-- Problem description --
Using the data below, reproduce exactly the lines from the line with "Everyone Works" to the line with "Trade deadline season", both included; pictures must be dropped.

---

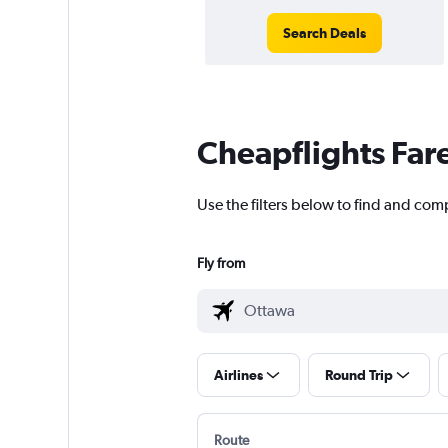
Search Deals
Cheapflights Far
Use the filters below to find and com
Fly from
Airlines
Round Trip
Route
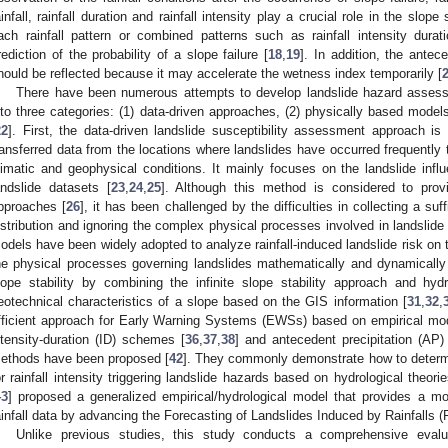
ainfall, rainfall duration and rainfall intensity play a crucial role in the slope s
ach rainfall pattern or combined patterns such as rainfall intensity dura
rediction of the probability of a slope failure [
18
,
19
]. In addition, the antec
hould be reflected because it may accelerate the wetness index temporarily [
There have been numerous attempts to develop landslide hazard assess
nto three categories: (1) data-driven approaches, (2) physically based model
22
]. First, the data-driven landslide susceptibility assessment approach is
ransferred data from the locations where landslides have occurred frequently t
limatic and geophysical conditions. It mainly focuses on the landslide infl
andslide datasets [
23
,
24
,
25
]. Although this method is considered to prov
pproaches [
26
], it has been challenged by the difficulties in collecting a suf
istribution and ignoring the complex physical processes involved in landslide i
odels have been widely adopted to analyze rainfall-induced landslide risk on the
he physical processes governing landslides mathematically and dynamically
lope stability by combining the infinite slope stability approach and hyd
eotechnical characteristics of a slope based on the GIS information [
31
,
32
,
fficient approach for Early Warning Systems (EWSs) based on empirical mod
ntensity-duration (ID) schemes [
36
,
37
,
38
] and antecedent precipitation (AP)
ethods have been proposed [
42
]. They commonly demonstrate how to determin
or rainfall intensity triggering landslide hazards based on hydrological theo
43
] proposed a generalized empirical/hydrological model that provides a mob
ainfall data by advancing the Forecasting of Landslides Induced by Rainfalls 
Unlike previous studies, this study conducts a comprehensive evalua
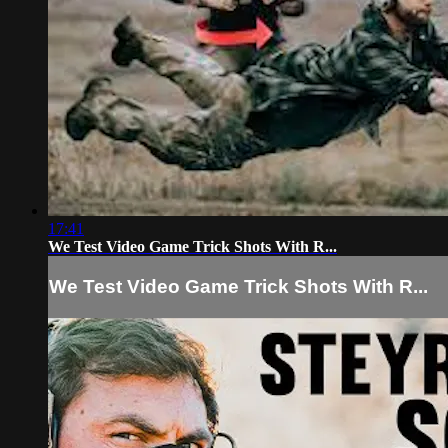
17:41
We Test Video Game Trick Shots With R...
We Test Video Game Trick Shots With R...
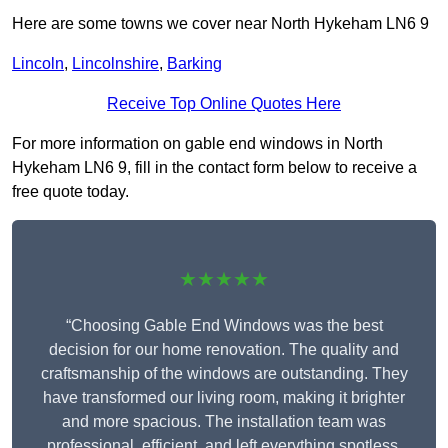
Here are some towns we cover near North Hykeham LN6 9
Lincoln
,
Lincolnshire
,
Barking
Receive Top Online Quotes Here
For more information on gable end windows in North
Hykeham LN6 9, fill in the contact form below to receive a
free quote today.
★★★★★
“Choosing Gable End Windows was the best
decision for our home renovation. The quality and
craftsmanship of the windows are outstanding. They
have transformed our living room, making it brighter
and more spacious. The installation team was
professional, efficient, and left everything spotless.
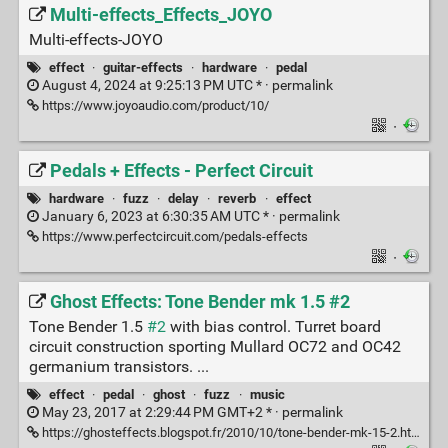
Multi-effects_Effects_JOYO
Multi-effects-JOYO
effect
·
guitar-effects
·
hardware
·
pedal
August 4, 2024 at 9:25:13 PM UTC * ·
permalink
https://www.joyoaudio.com/product/10/
·
Pedals + Effects - Perfect Circuit
hardware
·
fuzz
·
delay
·
reverb
·
effect
January 6, 2023 at 6:30:35 AM UTC * ·
permalink
https://www.perfectcircuit.com/pedals-effects
·
Ghost Effects: Tone Bender mk 1.5 #2
Tone Bender 1.5
#2
with bias control. Turret board
circuit construction sporting Mullard OC72 and OC42
germanium transistors. ...
effect
·
pedal
·
ghost
·
fuzz
·
music
May 23, 2017 at 2:29:44 PM GMT+2 * ·
permalink
https://ghosteffects.blogspot.fr/2010/10/tone-bender-mk-15-2.html?m=1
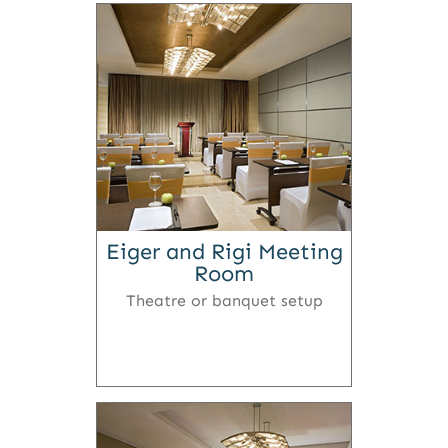
Eiger and Rigi Meeting
Room
Theatre or banquet setup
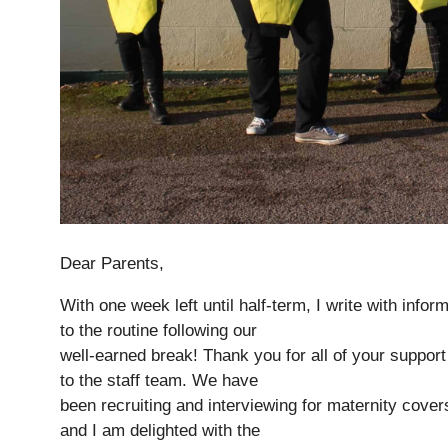
Dear Parents,
Nursery
From Age 3
With one week left until half-term, I write with info
to the routine following our
well-earned break! Thank you for all of your suppor
to the staff team. We have
been recruiting and interviewing for maternity cover
and I am delighted with the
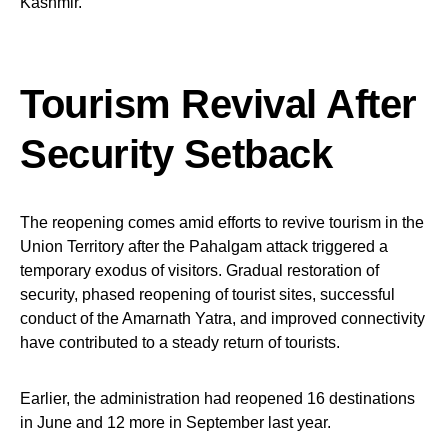
Kashmir.
Tourism Revival After
Security Setback
The reopening comes amid efforts to revive tourism in the
Union Territory after the Pahalgam attack triggered a
temporary exodus of visitors. Gradual restoration of
security, phased reopening of tourist sites, successful
conduct of the Amarnath Yatra, and improved connectivity
have contributed to a steady return of tourists.
Earlier, the administration had reopened 16 destinations
in June and 12 more in September last year.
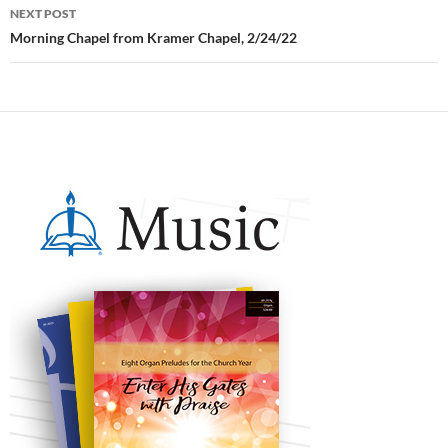
NEXT POST
Morning Chapel from Kramer Chapel, 2/24/22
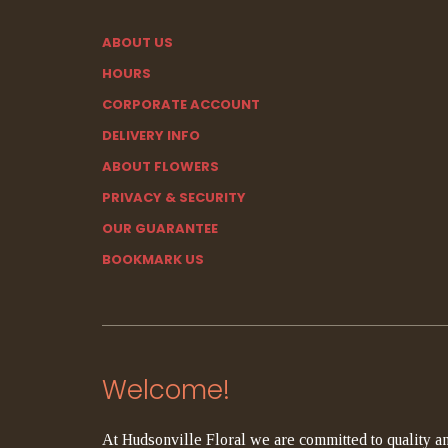
ABOUT US
HOURS
CORPORATE ACCOUNT
DELIVERY INFO
ABOUT FLOWERS
PRIVACY & SECURITY
OUR GUARANTEE
BOOKMARK US
Welcome!
At Hudsonville Floral we are committed to quality an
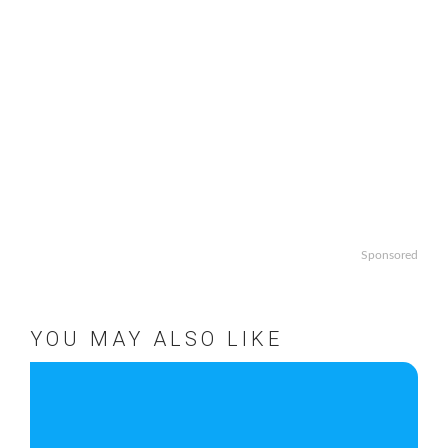
Sponsored
YOU MAY ALSO LIKE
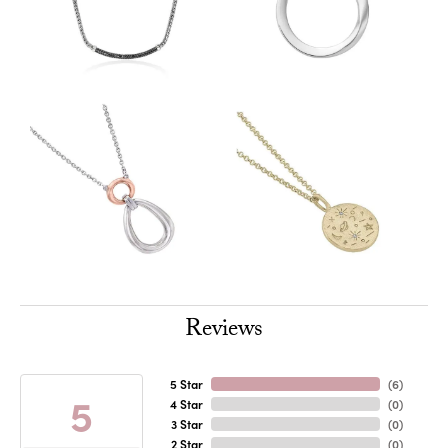
Reviews
5 Star
(
6
)
5
4 Star
(
0
)
3 Star
(
0
)
2 Star
(
0
)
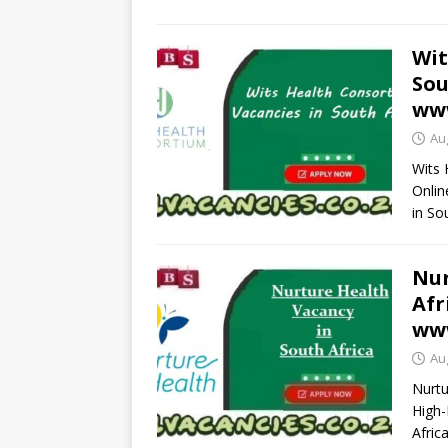
Wit
Sou
www
Au
Wits 
Onlin
in So
Nur
Afr
www
Au
Nurtu
High-
Afric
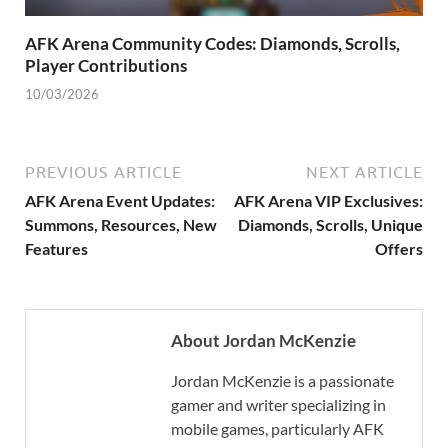
AFK Arena Community Codes: Diamonds, Scrolls,
Player Contributions
10/03/2026
PREVIOUS ARTICLE
NEXT ARTICLE
AFK Arena Event Updates:
AFK Arena VIP Exclusives:
Summons, Resources, New
Diamonds, Scrolls, Unique
Features
Offers
About Jordan McKenzie
Jordan McKenzie is a passionate
gamer and writer specializing in
mobile games, particularly AFK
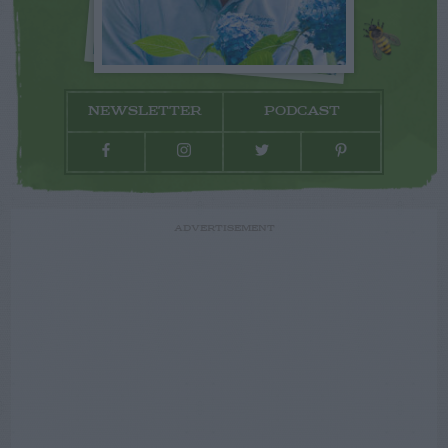
NEWSLETTER
PODCAST
ADVERTISEMENT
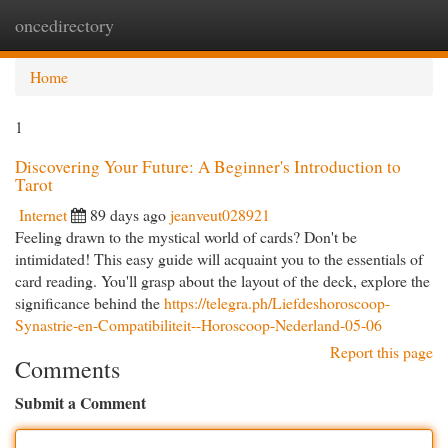
oncedirectory
Togg
navi
Home
1
Discovering Your Future: A Beginner's Introduction to
Tarot
Internet
89 days ago
jeanveut028921
Feeling drawn to the mystical world of cards? Don't be
intimidated! This easy guide will acquaint you to the essentials of
card reading. You'll grasp about the layout of the deck, explore the
significance behind the
https://telegra.ph/Liefdeshoroscoop-
Synastrie-en-Compatibiliteit--Horoscoop-Nederland-05-06
Report this page
Comments
Submit a Comment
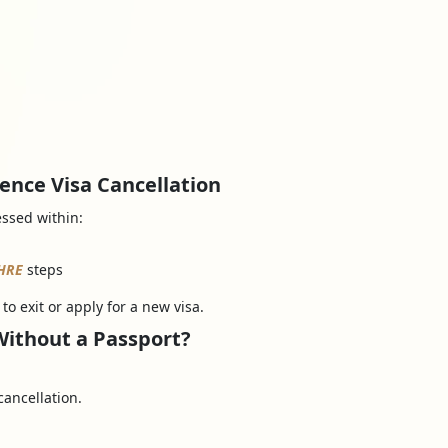
ence Visa Cancellation
essed within:
HRE
steps
to exit or apply for a new visa.
Without a Passport?
cancellation.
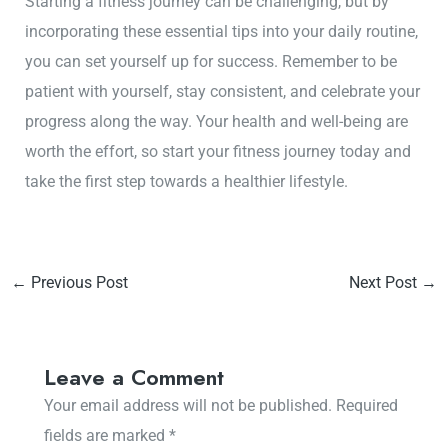
Starting a fitness journey can be challenging, but by
incorporating these essential tips into your daily routine,
you can set yourself up for success. Remember to be
patient with yourself, stay consistent, and celebrate your
progress along the way. Your health and well-being are
worth the effort, so start your fitness journey today and
take the first step towards a healthier lifestyle.
←
Previous Post
Next Post
→
Leave a Comment
Your email address will not be published.
Required
fields are marked
*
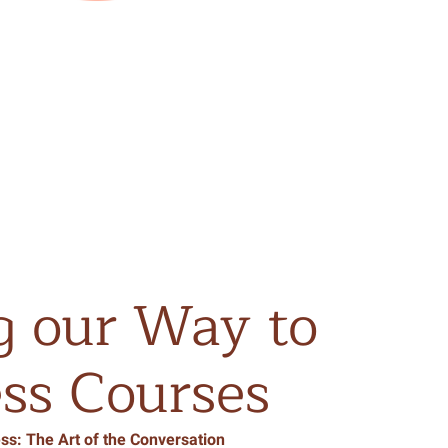
g
our
Way
to
ss
Courses
ss: The Art of the Conversation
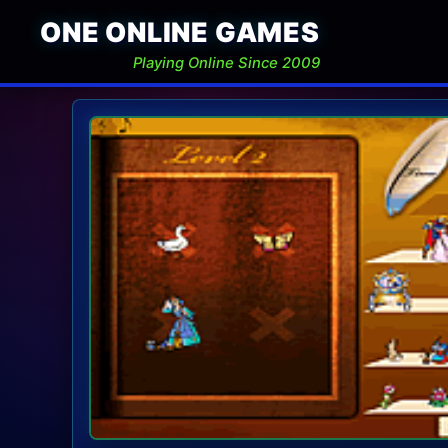
ONE ONLINE GAMES
Playing Online Since 2009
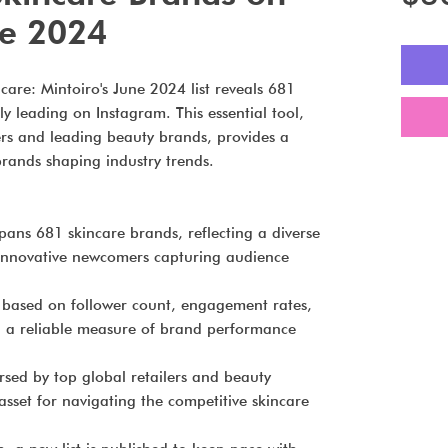
ne 2024
care: Mintoiro's June 2024 list reveals 681
ly leading on Instagram. This essential tool,
ers and leading beauty brands, provides a
rands shaping industry trends.
spans 681 skincare brands, reflecting a diverse
 innovative newcomers capturing audience
based on follower count, engagement rates,
g a reliable measure of brand performance
sed by top global retailers and beauty
c asset for navigating the competitive skincare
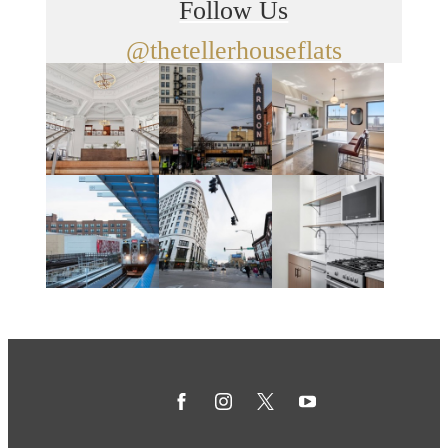
Follow Us
@thetellerhouseflats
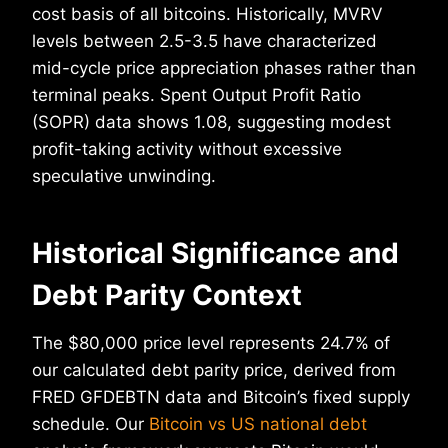
cost basis of all bitcoins. Historically, MVRV
levels between 2.5-3.5 have characterized
mid-cycle price appreciation phases rather than
terminal peaks. Spent Output Profit Ratio
(SOPR) data shows 1.08, suggesting modest
profit-taking activity without excessive
speculative unwinding.
Historical Significance and
Debt Parity Context
The $80,000 price level represents 24.7% of
our calculated debt parity price, derived from
FRED GFDEBTN data and Bitcoin’s fixed supply
schedule. Our
Bitcoin vs US national debt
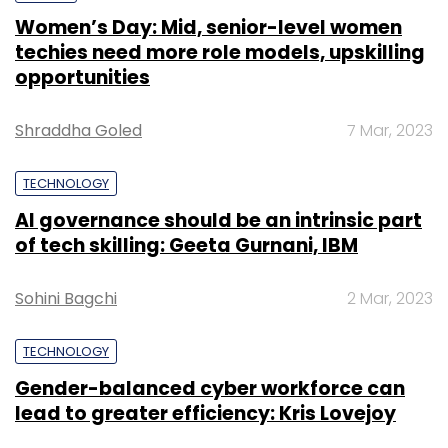
Women’s Day: Mid, senior-level women
techies need more role models, upskilling
opportunities
Shraddha Goled
7 Mar, 2023
TECHNOLOGY
AI governance should be an intrinsic part
of tech skilling: Geeta Gurnani, IBM
Sohini Bagchi
2 Mar, 2023
TECHNOLOGY
Gender-balanced cyber workforce can
lead to greater efficiency: Kris Lovejoy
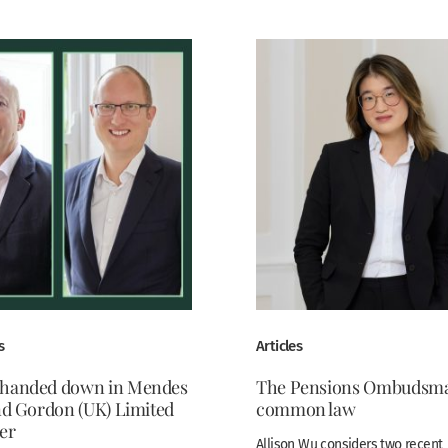
s
Articles
 handed down in Mendes
The Pensions Ombudsma
and Gordon (UK) Limited
common law
er
Allison Wu considers two recent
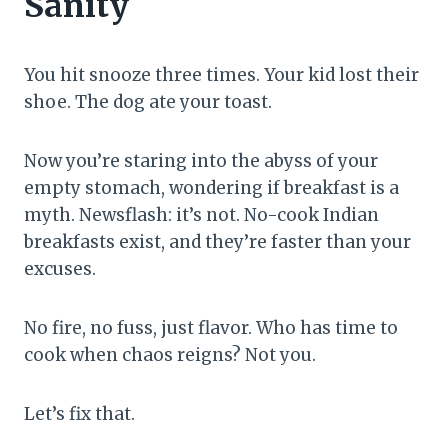
Sanity
You hit snooze three times. Your kid lost their
shoe. The dog ate your toast.
Now you’re staring into the abyss of your
empty stomach, wondering if breakfast is a
myth. Newsflash: it’s not. No-cook Indian
breakfasts exist, and they’re faster than your
excuses.
No fire, no fuss, just flavor. Who has time to
cook when chaos reigns? Not you.
Let’s fix that.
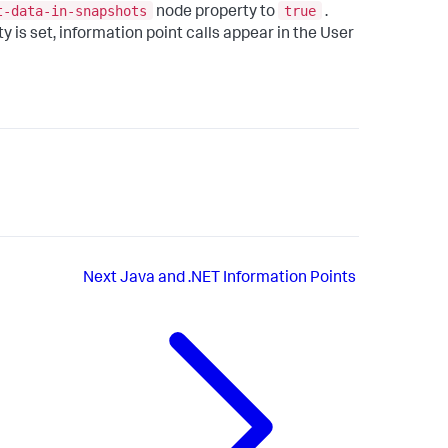
t-data-in-snapshots
true
node property to
.
 is set, information point calls appear in the User
Next
Java and .NET Information Points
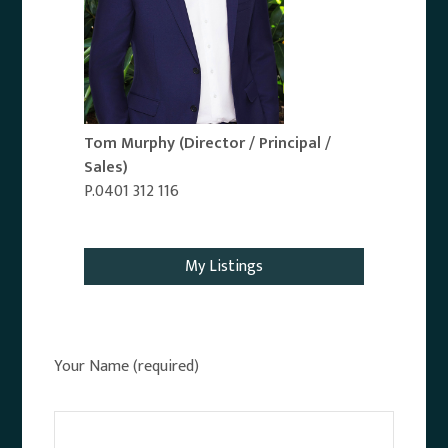
Tom Murphy
(Director / Principal /
Sales)
P.0401 312 116
Email Agent
My Listings
Your Name (required)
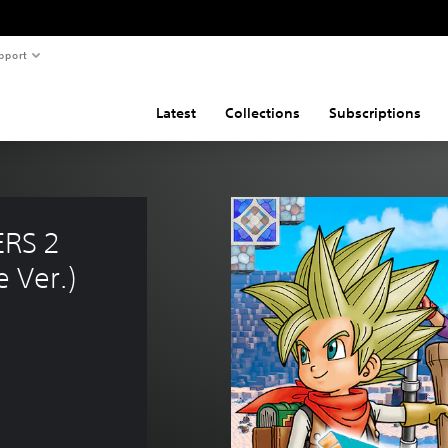
pport
Latest
Collections
Subscriptions
RS 2 
 Ver.)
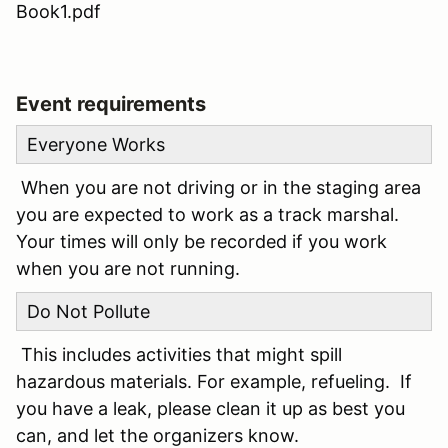
Book1.pdf
Event requirements
Everyone Works
When you are not driving or in the staging area
you are expected to work as a track marshal.
Your times will only be recorded if you work
when you are not running.
Do Not Pollute
This includes activities that might spill
hazardous materials. For example, refueling. If
you have a leak, please clean it up as best you
can, and let the organizers know.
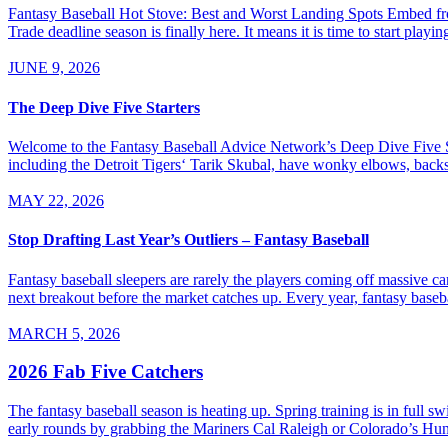
Fantasy Baseball Hot Stove: Best and Worst Landing Spots Embed from
Trade deadline season is finally here. It means it is time to start playi
JUNE 9, 2026
The Deep Dive Five Starters
Welcome to the Fantasy Baseball Advice Network’s Deep Dive Five Sta
including the Detroit Tigers‘ Tarik Skubal, have wonky elbows, backs, an
MAY 22, 2026
Stop Drafting Last Year’s Outliers – Fantasy Baseball
Fantasy baseball sleepers are rarely the players coming off massive ca
next breakout before the market catches up. Every year, fantasy baseba
MARCH 5, 2026
2026 Fab Five Catchers
The fantasy baseball season is heating up. Spring training is in full 
early rounds by grabbing the Mariners Cal Raleigh or Colorado’s Hu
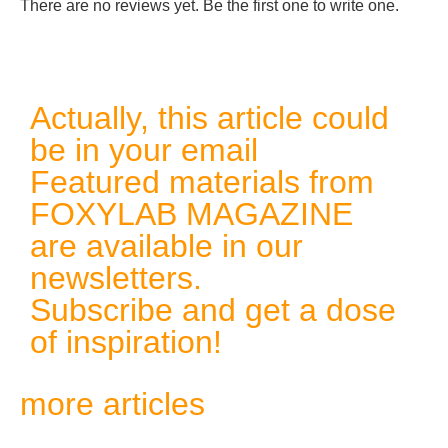
There are no reviews yet. Be the first one to write one.
Actually, this article could
be in your email
Featured materials from
FOXYLAB MAGAZINE
are available in our
newsletters.
Subscribe and get a dose
of inspiration!
more articles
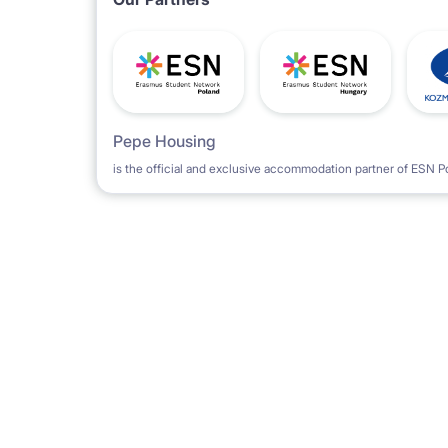
Pepe Housing
is the official and exclusive accommodation partner of ESN P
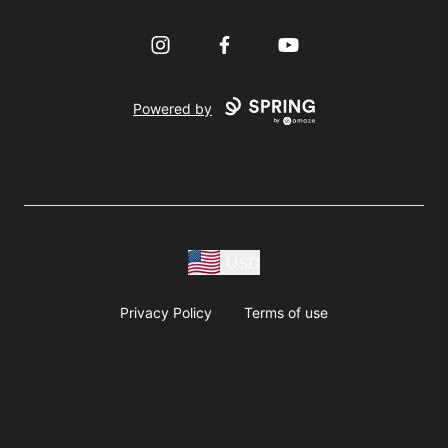
Instagram
Facebook
YouTube
Powered by
USD
Privacy Policy
Terms of use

---

-- Problem solution --
Everyone Works
When you are not driving or in the staging area
you are expected to work as a track marshal.
Your times will only be recorded if you work
when you are not running.
Do Not Pollute
This includes activities that might spill
hazardous materials. For example, refueling. If
you have a leak, please clean it up as best you
can, and let the organizers know.
Fantasy Baseball Hot Stove: Best and Worst Landing Spots Embed from
Trade deadline season is finally here. It means it is time to start playi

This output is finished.